Apabila orang tersebut kurang memperhatikan kebersihan dirinya seperti mencuci
tangan dan makanan yang tercemar kuman salmonella Thypi masuk ke tubuh orang yang
sehat melalui mulut. Kemudian kuman masuk ke dalam lambung, sebagian kuman akan
dimusnahkan oleh asam lambung dan sebagian lagi masuk ke usus halus bagian distal dan
mencapai jaringan limpoid. Di dalam jaringan limpoid ini kuman berkembang biak, lalu
masuk ke aliran darah dan mencapai sel-sel retikuloendotelial. Sel-sel retikuloendotelial ini
kemudian melepaskan kuman ke dalam sirkulasi darah dan menimbulkan bakterimia, kuman
selanjutnya masuk limpa, usus halus dan kandung empedu. Semula disangka demam dan
gejala toksemia pada typhoid disebabkan oleh endotoksemia. Tetapi berdasarkan penelitian
eksperimental disimpulkan bahwa endotoksemia bukan merupakan penyebab utama demam
pada typhoid. Endotoksemia berperan pada patogenesis typhoid, karena membantu proses
inflamasi lokal pada usus halus.
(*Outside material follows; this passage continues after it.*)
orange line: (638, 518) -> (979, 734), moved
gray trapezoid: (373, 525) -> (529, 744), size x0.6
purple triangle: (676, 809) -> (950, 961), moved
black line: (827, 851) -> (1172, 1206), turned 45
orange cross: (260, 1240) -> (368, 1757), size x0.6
Demam disebabkan karena salmonella thypi dan
endotoksinnya merangsang sintetis dan pelepasan zat pirogen oleh leukosit pada jaringan
yang meradang.
5

Masuknya kuman Salmonella typhi ke dalam tubuh manusia terjadi melalui makanan
yang terkontaminasi kuman. Penularan kuman ini dapat melalui makanan dan minuman yang
terkontaminasi, feces, lalat yang membawa kuman tersebut, dan muntahan dari penderita
Typhoid. Sebagian kuman dimusnahkan di lambung, sebagian lolos masuk ke dalam usus dan
selanjutnya berkembang biak (Soegijanto, 2002).
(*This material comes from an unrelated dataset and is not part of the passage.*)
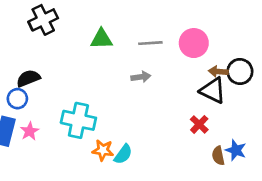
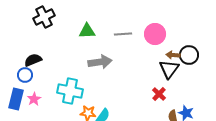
gray arrow: (141, 77) -> (100, 62), moved, size x1.6
black triangle: (213, 90) -> (169, 69), turned 40

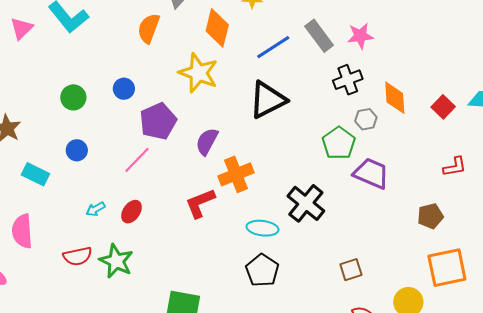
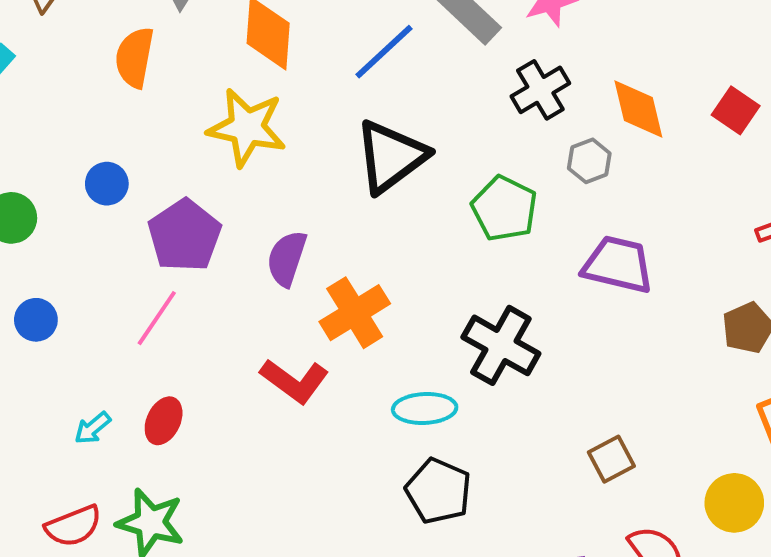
green pentagon: (339, 143) -> (504, 208), moved
red L-shape: (200, 203) -> (294, 381), turned -112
Kuman dapat hidup dan berkembang biak di dalam makrofag dan selanjutnya dibawa
ke plague peyeri ileum distal dan kuman tersebut mengeluarkan endotoksin yang selanjutnya
kuman masuk ke dalam sirkulasi darah (mengakibatkan bakteriemia pertama yang
asimtomatik) dan menyebar ke seluruh organ retikuloendotelial tubuh terutama hati dan limpa
yang selanjutnya akan dilakukan fagositosis. Pada proses fagosit ini, kuman yang dapat
difagosit akan mati, sedangkan yang tidak difagosit akan tetap hidup dan menyebabkan
bakteriemia kedua.
Kuman yang masuk ke aliran darah akan menyebabkan roseola pada kulit dan lidah
hiperemia. Selanjutnya kuman masuk ke dalam usus halus dan menyebabkan peradangan
sehingga menimbulkan nausea dan vomitus serta adanya anoreksia masalah tersebut akan
menyebabkan intake klien yang tidak adekuat dan kebutuhan nutrisi yang kurang dari tubuh
yang bisa menyebabkan diare sehingga diperlukan bedrest untuk mencegah kondisi klien
akan menjadi bertambah buruk. Selanjutnya kuman masuk ke dalam hepar yang selanjutnya
mengeluarkan endotoksin yang akan merusak hepar sehingga terjadi hepatomegali dan juga
mengakibatkan splenomegali yang disertai dengan meningkatnya SGOT/SGPT. Selain itu,
kuman dapat menyebar ke hipotalamus yang menekan termoregulasi yang mengakibatkan
demam remiten dan hipertermi sehingga klien akan mengalami malaise dan akhirnya
mengganggu aktivitasnya (Muttaqin, 2011).

Gambar 1.
Patofisiologi tifoid

4. MANIFESTASI KLINIK
Gambaran klinis tifoid sangat bervariasi, dari gejala yang ringan sekali ( sehingga tidak
terdiagnosis ), dan dengan gejala yang khas (sindrom demam tifoid) sampai dengan gejala
klinis berat yang disertai komplikasi. Gambaran klinis juga bervariasi berdasarkan daerah
atau negara, serta menurut waktu.Gambaran klinis di negara berkembang dapat berbeda
dengan negara maju dan gambaran klinis tahun 2000 dapat berbeda dengan tahun enam
puluhan pada daerah yang sama.
Kumpulan gejala-gejala klinis tifoid disebut dengan sindrom demam tifoid. Beberapa gejala
klinis yang sering pada tifoid diantaranya adalah :
a. Demam
Demam atau panas adalah gejala utama Tifoid. Pada awal sakit, demamnya
kebanyakan samar-samar saja, selanjutnya suhu tubuh sering turun naik. Pagi lebih rendah
atau normal, sore dan malam lebih tinggi (demam intermitten). Dari hari ke hari intensitas
demam makin tinggi yang disertai banyak gejala lain seperti sakit kepala (pusing-pusing)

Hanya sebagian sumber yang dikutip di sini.